1997 was a good year for anyone who has an interest in the textile industry, water power or industrial archaeology. Dr George Ingle of Ilkley published his book ‘Yorkshire Cotton’, an account of the Yorkshire Cotton Industry 1780–1835. This was, for me at least, a surprising book because it laid out clearly the importance of Yorkshire in the early cotton industry. It came as something of a shock to realise that at one point there were more water-powered cotton mills in Yorkshire than Lancashire. I learned much that was new, was triggered into new areas of research and thanks to George, can now avoid many of the errors unwittingly made in the past by historians who had completely ignored Yorkshire’s role in the early history of the textile industry.
Earlier this year Chris Aspin of Helmshore brought his master work, 'The Water Spinners' which introduced a vast amount of new and previously unpublished material expanding our knowledge of water powered spinning of cotton.
I’m pleased to be able to tell you that the flow of goodies hasn’t stopped. Last week George Ingle sent me a review copy of his new book, ‘Marriner's Yarns, the story of the Keighley Knitting Wool Spinners’. The title is slightly misleading as this is in fact the story of a Keighley firm of cotton spinners which started manufacturing in 1784 and eventually followed the rest of the Yorkshire textile industry into concentration on wool yarns. More particularly they became famous for their ‘Marriner’ brand of fingering and knitting yarns. There can be few of us older end alive today who haven’t at one time or another worn something knitted by our mothers from Marriner Yarns.

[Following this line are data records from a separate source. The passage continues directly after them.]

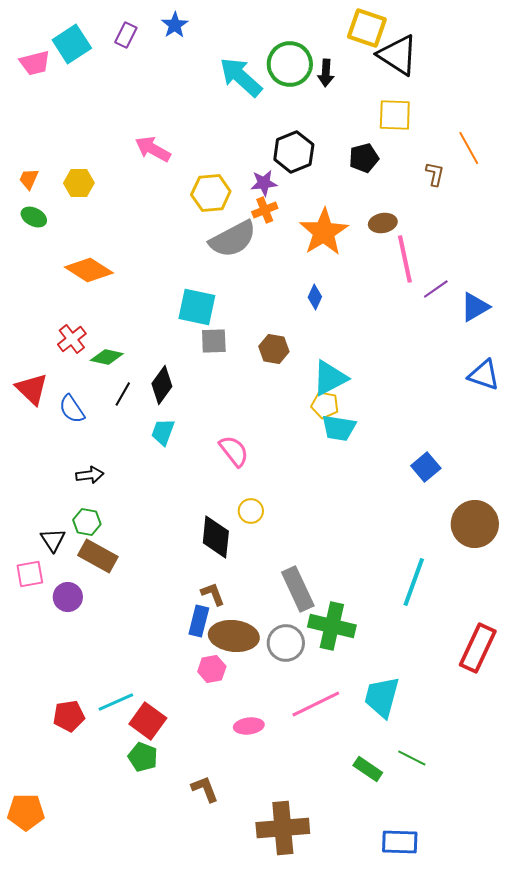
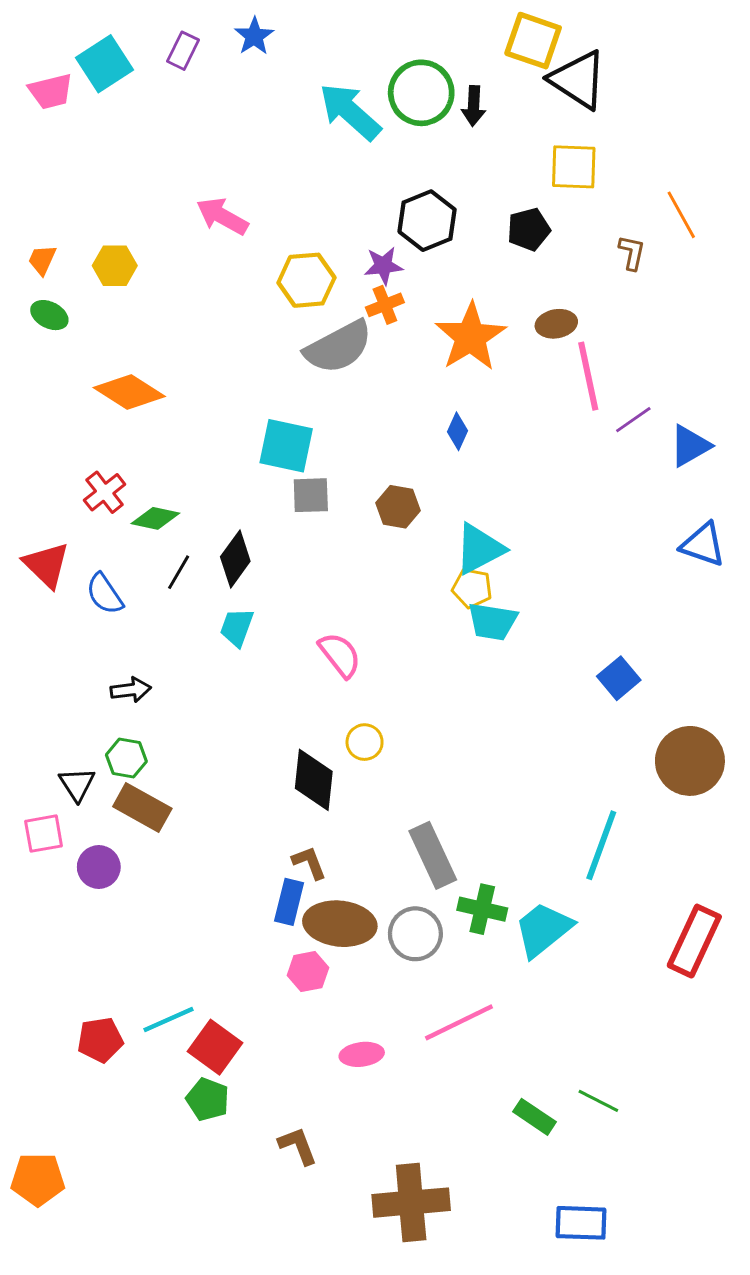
green cross: (332, 626) -> (482, 909), size x0.7
cyan trapezoid: (382, 697) -> (543, 929), moved, turned 36

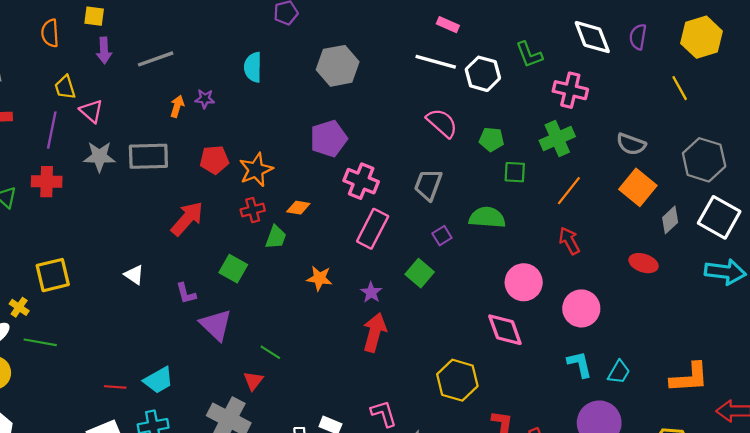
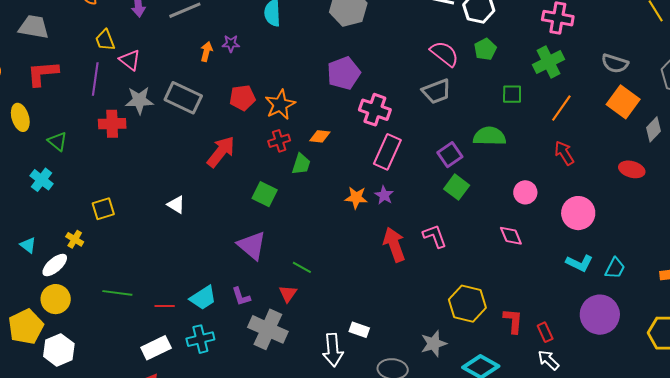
green pentagon: (492, 139) -> (485, 49), moved, turned -30
gray rectangle: (148, 156) -> (183, 98), turned 30
red cross: (47, 182) -> (112, 124), moved
gray trapezoid: (428, 185) -> (437, 91), moved, turned -128
purple square: (442, 236) -> (450, 155), size x1.4
green square: (420, 273) -> (457, 187), moved
yellow square: (53, 275) -> (103, 209), size x0.7
orange star: (319, 278) -> (356, 198), moved
pink circle: (524, 282) -> (525, 192), size x0.7
purple star: (371, 292) -> (384, 195), moved
purple L-shape: (186, 293) -> (241, 297), moved
pink diamond: (505, 330) -> (511, 236), size x0.7
red arrow: (375, 332) -> (394, 245), turned -32
green line: (40, 342) -> (117, 293), moved
cyan L-shape: (580, 364) -> (579, 263), turned 132
yellow hexagon: (457, 380) -> (467, 304), moved
pink L-shape: (384, 414) -> (435, 236), moved

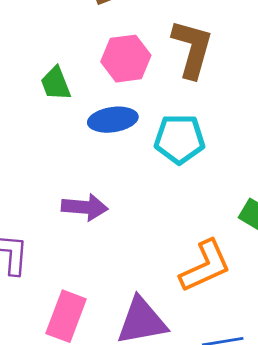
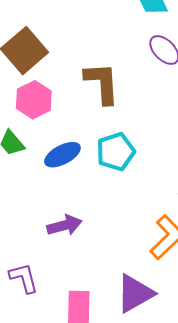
pink hexagon: (126, 59) -> (34, 100), moved

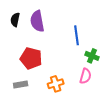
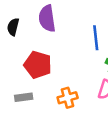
black semicircle: (15, 20) -> (13, 27), moved

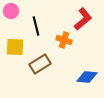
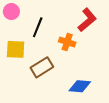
black line: (36, 26) -> (38, 27), turned 36
blue diamond: (87, 77) -> (80, 86), moved

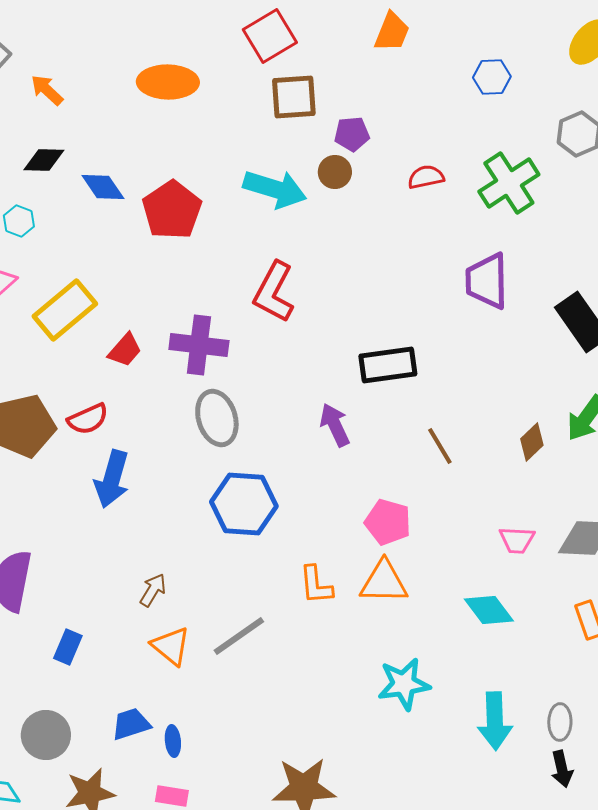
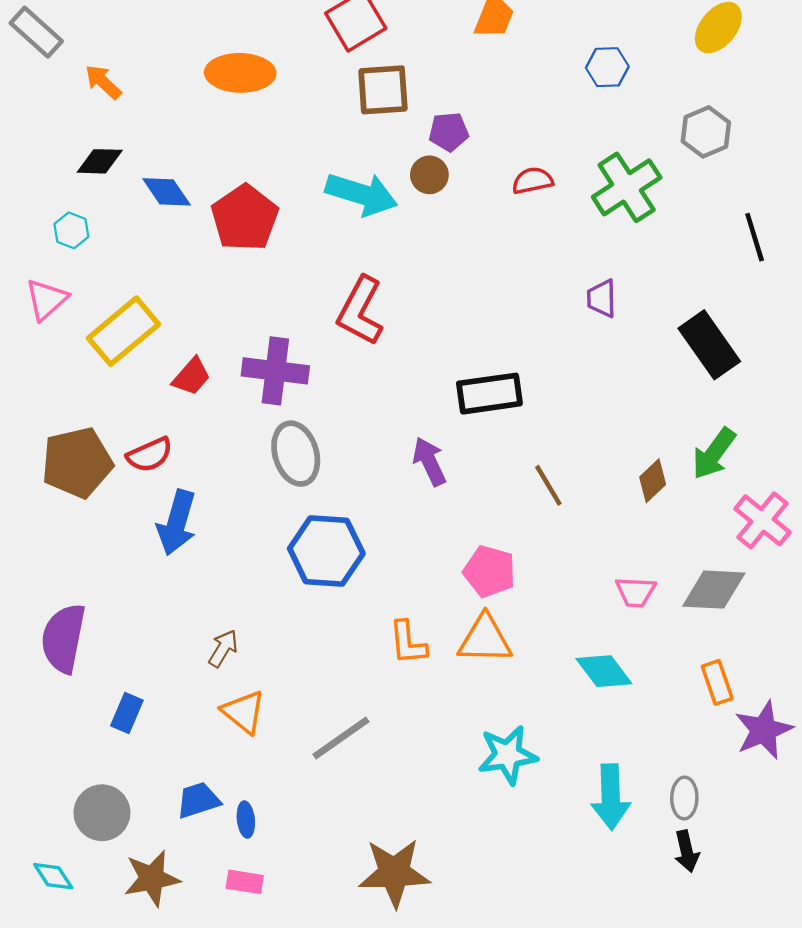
purple trapezoid: (487, 281) -> (602, 298), size x0.6
gray line: (239, 636) -> (341, 738), moved

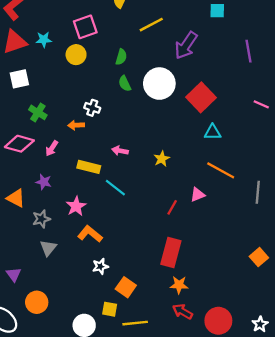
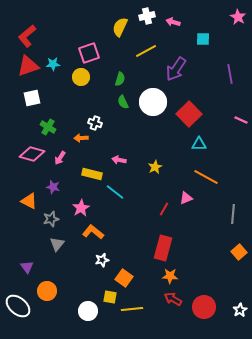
gray line: (258, 192) -> (233, 214), moved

My only claim to any competence in reviewing this book is that I think I’ve read just about everything that has ever been published on the textile industry. In a way this is a disadvantage because I can’t say anything meaningful about the readability of the book as this is my passion, I have been known to read statistical tables with pleasure if they related to textiles! However, I feel I might have some slight qualification when it comes to judging the content and the depth and quality of the research.

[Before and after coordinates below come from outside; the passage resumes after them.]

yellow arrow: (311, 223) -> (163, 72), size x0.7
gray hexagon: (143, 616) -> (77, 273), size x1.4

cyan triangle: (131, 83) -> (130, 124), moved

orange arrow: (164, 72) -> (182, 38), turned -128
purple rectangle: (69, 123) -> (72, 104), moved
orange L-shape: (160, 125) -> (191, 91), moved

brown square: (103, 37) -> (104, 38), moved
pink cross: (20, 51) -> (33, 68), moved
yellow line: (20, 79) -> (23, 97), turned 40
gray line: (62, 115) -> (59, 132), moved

Quite simply this is a tour de force of closely focussed research and collation of records. It is backed up by a broad appreciation of the textile industry as a whole in Yorkshire and the result is one of the finest accounts of a single firm from inception to eventual demise into a brand name operated by another firm that I have ever read. This is industrial history at its best and must be destined to become an essential reference book on the water powered industry apart from its role as a specific company history.

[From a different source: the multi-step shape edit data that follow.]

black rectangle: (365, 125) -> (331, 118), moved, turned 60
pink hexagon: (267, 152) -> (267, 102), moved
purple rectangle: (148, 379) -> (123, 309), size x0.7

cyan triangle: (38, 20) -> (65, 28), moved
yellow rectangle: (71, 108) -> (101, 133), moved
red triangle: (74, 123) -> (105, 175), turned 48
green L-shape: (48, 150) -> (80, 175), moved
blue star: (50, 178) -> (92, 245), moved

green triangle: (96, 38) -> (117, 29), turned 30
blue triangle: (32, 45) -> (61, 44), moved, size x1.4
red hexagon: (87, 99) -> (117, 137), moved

This is the first time I have ever seen direct evidence for the fact that a firm which ‘put out’ yarn to weavers might also have supplied reeds for special cloths and rented out looms and other preparation machinery. I have always suspected that this might have been the case but have never seen evidence of it.
In his account of the effects of the failure of a large firm and its affect on the rest of the town, George also alerts us to the fact that this happened in a year which combined general economic depression and was also a drought year, a serious matter for a water powered industry. This is but one example of how George has brought a wide variety of research and intimate knowledge together to give us the most comprehensive description of what was happening. It is typical of the way he has treated the rest of the book, there are numerous references to parallel matters which, whilst separate from the main narrative, have a bearing on the outcome.
Finally, George has not neglected the human side of the story. Apart from looking closely at the condition of the workers and including contemporary accounts he has shown clearly the division inside the family which led to the eventual break up of the firm. Once again, this is essential detail if we are to understand the whole.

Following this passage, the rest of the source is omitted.